“9_th August_.—Parted with my friends Mr. and Mrs. Webb at King’s Cross station to-day. He gracefully said that he wished I had been coming rather than going away, and she shook me very cordially with both hands, and said, ’You will come back again to us, won’t you?’ and shed a womanly tear. The good Lord bless and save them both, and have mercy on their whole household!”

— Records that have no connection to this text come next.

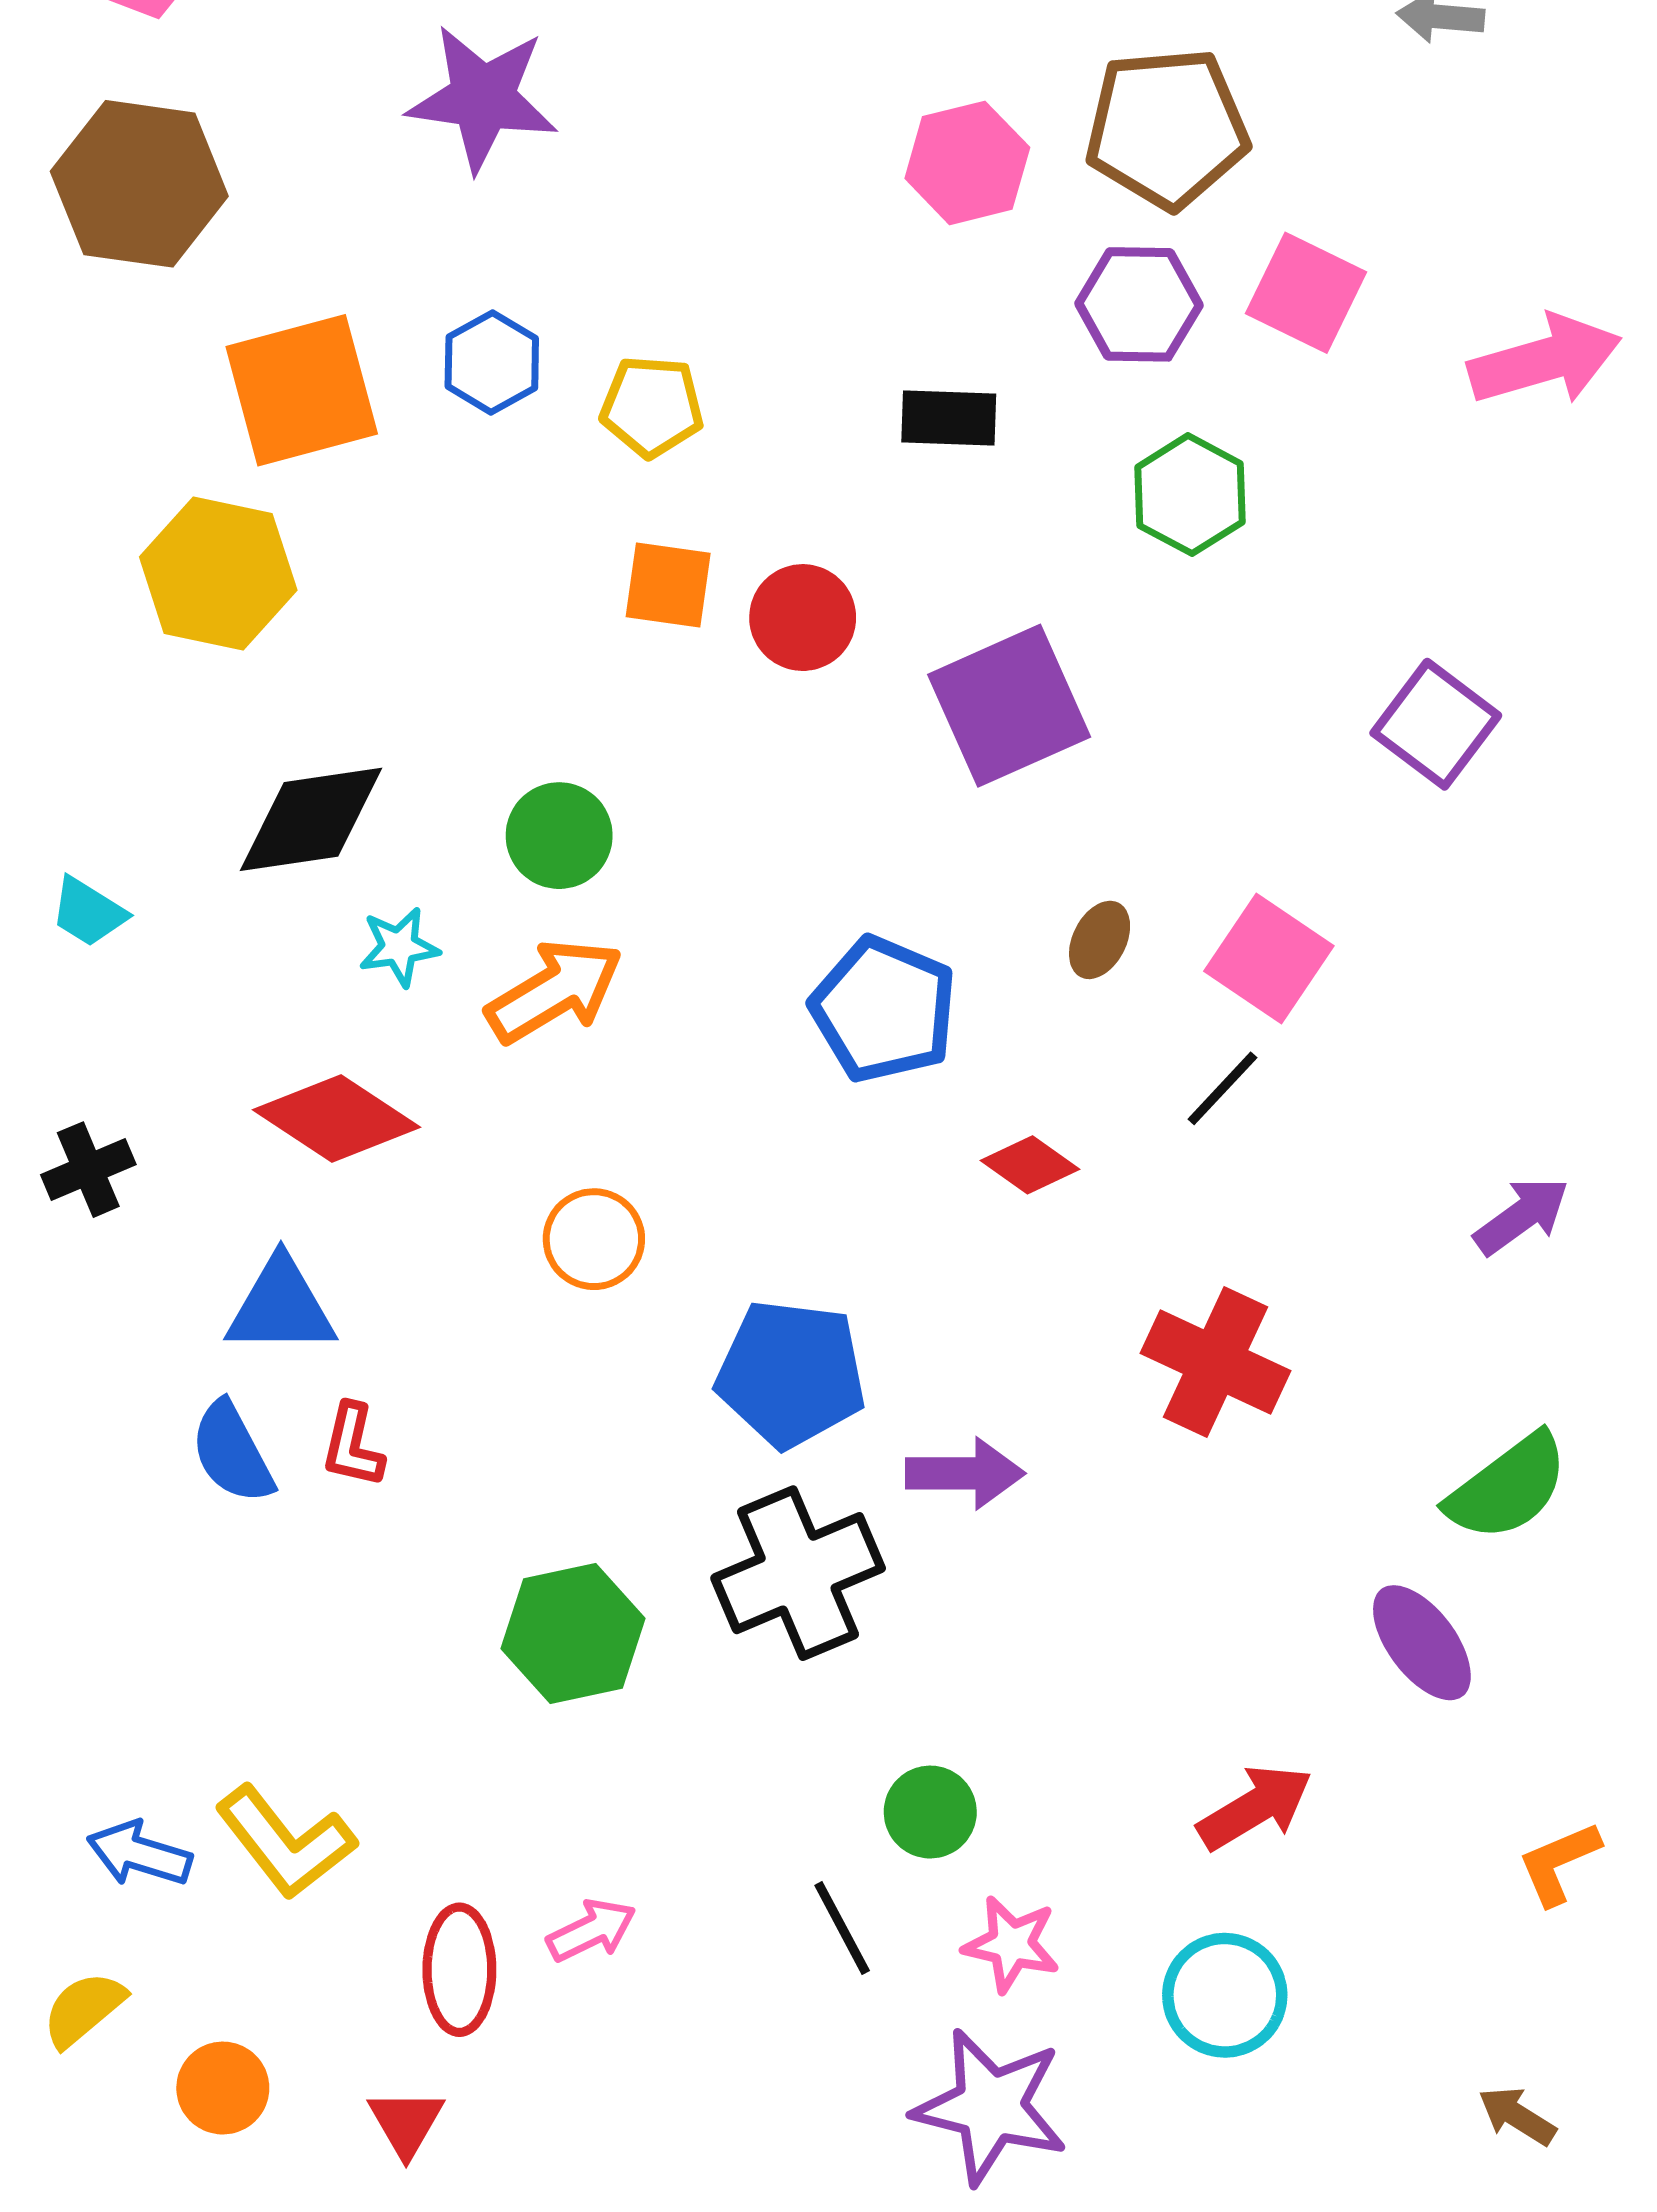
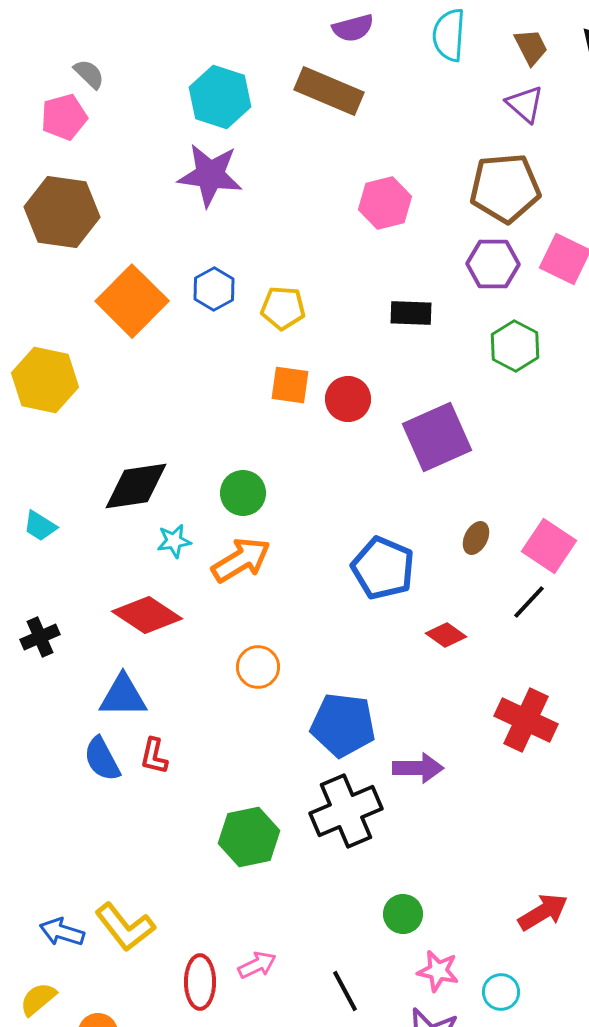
pink hexagon: (967, 163) -> (385, 203), moved
orange square: (302, 390) -> (132, 301), turned -30
yellow hexagon: (218, 573) -> (45, 380), moved
black line: (842, 1928) -> (345, 991), moved
cyan circle: (1225, 1995) -> (501, 992), moved, size x0.7

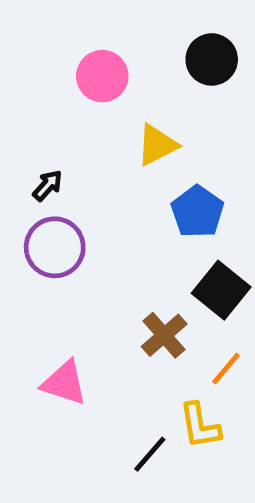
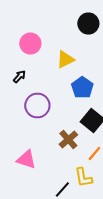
pink circle: (102, 76) -> (30, 44), moved
purple circle: (55, 247) -> (37, 106), moved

“11_th August_.—Went down to say good-bye to the Duchess-Dowager of Sutherland, at Maidenhead. Garibaldi’s rooms are shown; a good man he was, but followed by a crowd of harpies who tried to use him for their own purposes.... He was so utterly worn out by shaking hands, that a detective policeman who was with him in the carriage, put his hand under his cloak, and did the ceremony for him.
“Took leave at
Foreign Office. Mr. Layard very kind in his
expressions at parting,
and so was Mr. Wylde.
“12_th August_.—“Went down to Wimbledon to dine with Mr. Murray, and take leave. Mr. and Mrs. Oswell came up to say farewell. He offers to go over to Paris at any time to bring Agnes” [who was going to school there] “home, or do anything that a father would. ["I love him,” Livingstone writes to Mr. Webb, “with true affection, and I believe he does the same to me; and yet we never show it.”]
“We have been with Dr. and Mrs. Hamilton for some time—good, gracious people. The Lord bless them and their household! Dr. Kirk and Mr. Waller go down to Folkestone to-morrow, and take leave of us there. This is very kind. The Lord puts it into their hearts to show kindness, and blessed be his name.”
Dr. Livingstone’s last weeks in England were passed under the roof of the late Rev. Dr. Hamilton, author of Life in Earnest, and could hardly have been passed in a more congenial home. Natives of the same part of Scotland, nearly of an age, and resembling each other much in taste and character, the two men drew greatly to each other. The same Puritan faith lay at the basis of their religious character, with all its stability and firmness. But above all, they had put on charity, which is the bond of perfectness. In Natural History, too, they had an equal enthusiasm. In Dr. Hamilton, Livingstone found what he missed in many orthodox men. On the evening of his last Sunday, he was prevailed on to give an address in Dr. Hamilton’s church, after having in the morning received the Communion with the congregation. In his address he vindicated his character as a missionary, and declared that it was as much as ever his great object to proclaim the love of Christ, which they had been commemorating that day. His prayers made a deep impression; they were like the communings of a child with his father. At the railway station, the last Scotch hands grasped by him were those of Dr. and Mrs. Hamilton. The news of Dr. Hamilton’s death was received by Livingstone a few years after, in the heart of Africa, with no small emotion. Their next meeting was in the better land.